Unique3D
Unique3D copied to clipboard
Questions about fine-tuning ControlNet-Tile to achieve super-resolution
Hello, thank you for your great work on high-resolution image-to-3D generation! I noticed that you utilized a ControlNet-Tile based on SD1.5 to achieve the first stage of super-resolution. I am curious about which data you used to fine-tune. It seems that fine-tuning a ControlNet usually needs data pairs (e.g. image-normal pair, image-depth pair, LR-HR pair).
Thank you :)
We use multiview high resolution and low resolution pairs. Multiview images comes from blender's rendering results for the objaverse dataset.
Thank you for your reply!

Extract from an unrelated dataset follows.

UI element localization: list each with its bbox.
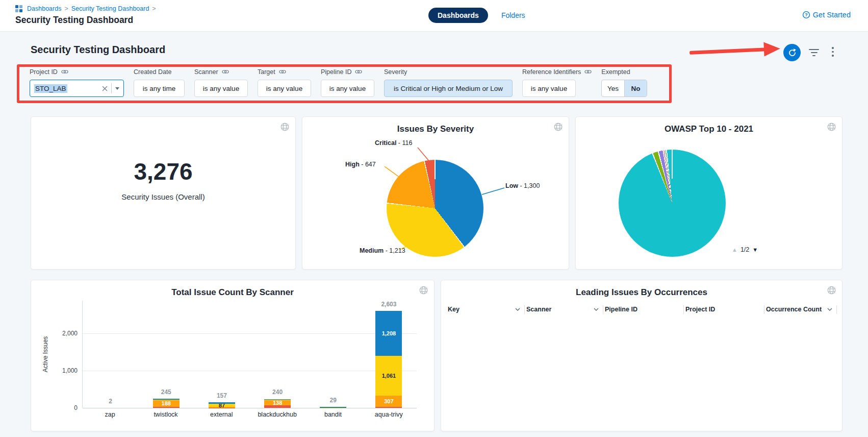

Do you mean that rendering the Objaverse 3D dataset in two different resolutions (one is relatively high and another one is relatively low) in order to construct data pairs?
Yes, we use a (256,512) resolution pair for the first stage of super-resolution training, where the 256 resolution portion is augmented using downsampling to a random resolution and then upsampled back to 256, along with some random noise, to get a 256 resolution image with artifacts. This allows the super-resolution model at this step to correct some minor errors in generation.
@wukailu ,Hi, I want to ask some details about training controlnet-tile. I tried to re-implement it using diffusers, finetuning the tile model, tiling 4-views to a sheet. Data processing details: low-resolution : render 256x256 resolution, make 4 views 256x256, get 512 x 512 image, then upsample to 1024 x 1024 high-resolution: render 512x512 resolution, make 4 views 512x512, get 1024 x 1024 image How to set background color? white background to fill in the alpha channel?
Then I came across the color change problem, similar as mentioned in https://github.com/lllyasviel/ControlNet-v1-1-nightly/issues/125#issuecomment-2461268717
Could you please give some suggestions to solve the problem? Thank you.